The answer is negative, if one considers parameter-free definable ZFC-preserving class forcing satisfying the forcing theorem, which means that the forcing relation is definable and true statements in the extension are forced.

Theorem. Suppose that $\newcommand\P{\mathbb{P}}\P$ is a ZFC-preserving definable class forcing notion in $M$ that satisfies the forcing theorem for forcing over $M$. Then in the corresponding forcing extension $V$ of $M$ by $\P$, there is no elementary embedding $j:V\to M$ that is definable in $V$ from parameters.

Proof. Suppose not. Fix such a forcing notion $\P$ in $M$, defined by $\varphi(\cdot)$, and suppose that $j(x)=y$ is forced to be defined in $V$ by $\psi(x,y,\dot u)$.

Let $\kappa$ be least such that there is a condition forcing that in the forcing extension of $M$, there is a parameter $u$ for which the formula $\psi(x,y,u)$ defines an elementary embedding $j:V\to M$. This is expressible in the first-order language of set theory. Consequently, we have given a parameter-free definition of $\kappa$ in $M$. This contradicts the fact that $j:V\to M$ is an elementary embedding with critical point $\kappa$, since in this case $\kappa$ will not be in the range of $j$, but every definable element of $M$ will be in the range of $j$. Contradiction. QED

A similar argument works in the case that $\P$ is definable in $M$ from parameters below $\kappa$.

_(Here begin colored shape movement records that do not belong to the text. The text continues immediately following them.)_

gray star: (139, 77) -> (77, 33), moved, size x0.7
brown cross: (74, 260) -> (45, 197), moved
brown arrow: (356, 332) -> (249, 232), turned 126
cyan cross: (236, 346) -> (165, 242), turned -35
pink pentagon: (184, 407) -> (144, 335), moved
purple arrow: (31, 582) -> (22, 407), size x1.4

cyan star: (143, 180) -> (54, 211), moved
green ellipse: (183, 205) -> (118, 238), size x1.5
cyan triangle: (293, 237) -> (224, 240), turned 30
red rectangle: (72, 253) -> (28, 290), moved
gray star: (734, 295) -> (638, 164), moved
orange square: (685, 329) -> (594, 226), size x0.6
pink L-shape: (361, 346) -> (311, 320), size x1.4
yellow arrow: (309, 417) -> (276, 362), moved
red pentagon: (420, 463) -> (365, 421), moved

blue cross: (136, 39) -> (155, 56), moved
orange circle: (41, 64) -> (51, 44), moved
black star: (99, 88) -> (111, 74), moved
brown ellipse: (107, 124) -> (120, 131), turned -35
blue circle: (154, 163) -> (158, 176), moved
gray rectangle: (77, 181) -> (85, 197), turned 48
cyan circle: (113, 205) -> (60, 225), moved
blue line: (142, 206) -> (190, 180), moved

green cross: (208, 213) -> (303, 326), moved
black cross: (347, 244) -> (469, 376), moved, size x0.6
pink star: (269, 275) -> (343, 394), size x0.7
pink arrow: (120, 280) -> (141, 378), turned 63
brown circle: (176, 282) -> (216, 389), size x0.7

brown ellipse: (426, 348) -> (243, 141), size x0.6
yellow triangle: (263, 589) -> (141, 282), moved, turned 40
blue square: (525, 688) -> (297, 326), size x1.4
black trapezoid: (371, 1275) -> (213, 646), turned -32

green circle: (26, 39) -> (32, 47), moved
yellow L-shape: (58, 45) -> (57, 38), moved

In the general case, let me now undertake a more general argument, in the case that $\P$ is definable by a formula $\psi(\cdot,z)$ using a parameter $z$, but I shall use an extra assumption. Specifically, I want it to be first-order expressible in a parameter $z'$, whether the class forcing notion defined by $\psi(\cdot,z')$ satisfies the forcing theorem and what is the forcing relation.

Theorem. Suppose that $\P$ is a ZFC-preserving class forcing notion definable from parameters in $M$ and satisfying the forcing theorem, such that the definition $\psi(\cdot,z)$ of $\P$ has the property that the property of whether $\psi(\cdot,z)$ defines such a class forcing notion with the forcing theorem is itself expressible in set theory, and the forcing relation is also definable from that parameter uniformly. Then in the forcing extension $V$ of $M$ by $\P$, there is no elementary embedding $j:V\to M$ that is definable in $V$ from parameters.

Proof. Let $\kappa$ be least among all parameters $z$ such that it is the critical point of such an embedding. Now we don't need the parameter $z$ to define $\kappa$ in $M$, and get the contradiction as before. QED

I'm not sure in general how to express that a definable class has the forcing theorem, uniformly in the parameter. Even in the case of pre-tame forcing, this seems to involve quantifying over arbitrary classes and has complexity $\Pi^1_1$ over $M$.